(Stored dataset items)
◆ ◆ ◆

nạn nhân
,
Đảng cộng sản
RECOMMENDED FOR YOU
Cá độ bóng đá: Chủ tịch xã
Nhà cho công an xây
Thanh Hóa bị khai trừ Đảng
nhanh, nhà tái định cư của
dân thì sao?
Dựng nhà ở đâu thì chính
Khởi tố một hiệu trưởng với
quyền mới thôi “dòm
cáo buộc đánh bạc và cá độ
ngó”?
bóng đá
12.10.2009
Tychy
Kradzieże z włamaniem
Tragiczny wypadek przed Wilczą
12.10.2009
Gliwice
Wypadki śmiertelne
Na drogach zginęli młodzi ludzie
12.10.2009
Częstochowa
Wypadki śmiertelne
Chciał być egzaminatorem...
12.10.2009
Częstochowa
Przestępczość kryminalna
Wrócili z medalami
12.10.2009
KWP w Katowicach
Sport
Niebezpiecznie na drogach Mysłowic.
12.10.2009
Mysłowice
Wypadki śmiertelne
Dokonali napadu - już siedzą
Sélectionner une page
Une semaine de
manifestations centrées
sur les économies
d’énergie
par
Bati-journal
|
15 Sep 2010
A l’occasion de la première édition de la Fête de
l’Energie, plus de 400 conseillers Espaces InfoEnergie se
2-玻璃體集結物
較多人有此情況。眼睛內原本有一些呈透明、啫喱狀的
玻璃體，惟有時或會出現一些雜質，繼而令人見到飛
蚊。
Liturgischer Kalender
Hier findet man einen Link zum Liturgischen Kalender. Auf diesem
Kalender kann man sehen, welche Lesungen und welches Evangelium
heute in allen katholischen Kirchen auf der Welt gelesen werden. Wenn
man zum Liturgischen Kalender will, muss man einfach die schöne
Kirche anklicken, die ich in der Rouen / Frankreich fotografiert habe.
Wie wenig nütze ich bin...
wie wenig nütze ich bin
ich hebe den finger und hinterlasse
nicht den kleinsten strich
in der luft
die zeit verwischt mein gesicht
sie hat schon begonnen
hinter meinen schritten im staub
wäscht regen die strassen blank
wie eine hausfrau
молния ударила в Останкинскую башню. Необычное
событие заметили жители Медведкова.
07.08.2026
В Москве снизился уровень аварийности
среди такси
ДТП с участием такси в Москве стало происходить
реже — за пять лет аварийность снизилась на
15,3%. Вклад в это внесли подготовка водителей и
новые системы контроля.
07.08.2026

◆ ◆ ◆

**What you should do:** Output each entry exactly. Leave none out.

**Expected answer:**
nạn nhân
,
Đảng cộng sản
RECOMMENDED FOR YOU
Cá độ bóng đá: Chủ tịch xã
Nhà cho công an xây
Thanh Hóa bị khai trừ Đảng
nhanh, nhà tái định cư của
dân thì sao?
Dựng nhà ở đâu thì chính
Khởi tố một hiệu trưởng với
quyền mới thôi “dòm
cáo buộc đánh bạc và cá độ
ngó”?
bóng đá
12.10.2009
Tychy
Kradzieże z włamaniem
Tragiczny wypadek przed Wilczą
12.10.2009
Gliwice
Wypadki śmiertelne
Na drogach zginęli młodzi ludzie
12.10.2009
Częstochowa
Wypadki śmiertelne
Chciał być egzaminatorem...
12.10.2009
Częstochowa
Przestępczość kryminalna
Wrócili z medalami
12.10.2009
KWP w Katowicach
Sport
Niebezpiecznie na drogach Mysłowic.
12.10.2009
Mysłowice
Wypadki śmiertelne
Dokonali napadu - już siedzą
Sélectionner une page
Une semaine de
manifestations centrées
sur les économies
d’énergie
par
Bati-journal
|
15 Sep 2010
A l’occasion de la première édition de la Fête de
l’Energie, plus de 400 conseillers Espaces InfoEnergie se
2-玻璃體集結物
較多人有此情況。眼睛內原本有一些呈透明、啫喱狀的
玻璃體，惟有時或會出現一些雜質，繼而令人見到飛
蚊。
Liturgischer Kalender
Hier findet man einen Link zum Liturgischen Kalender. Auf diesem
Kalender kann man sehen, welche Lesungen und welches Evangelium
heute in allen katholischen Kirchen auf der Welt gelesen werden. Wenn
man zum Liturgischen Kalender will, muss man einfach die schöne
Kirche anklicken, die ich in der Rouen / Frankreich fotografiert habe.
Wie wenig nütze ich bin...
wie wenig nütze ich bin
ich hebe den finger und hinterlasse
nicht den kleinsten strich
in der luft
die zeit verwischt mein gesicht
sie hat schon begonnen
hinter meinen schritten im staub
wäscht regen die strassen blank
wie eine hausfrau
молния ударила в Останкинскую башню. Необычное
событие заметили жители Медведкова.
07.08.2026
В Москве снизился уровень аварийности
среди такси
ДТП с участием такси в Москве стало происходить
реже — за пять лет аварийность снизилась на
15,3%. Вклад в это внесли подготовка водителей и
новые системы контроля.
07.08.2026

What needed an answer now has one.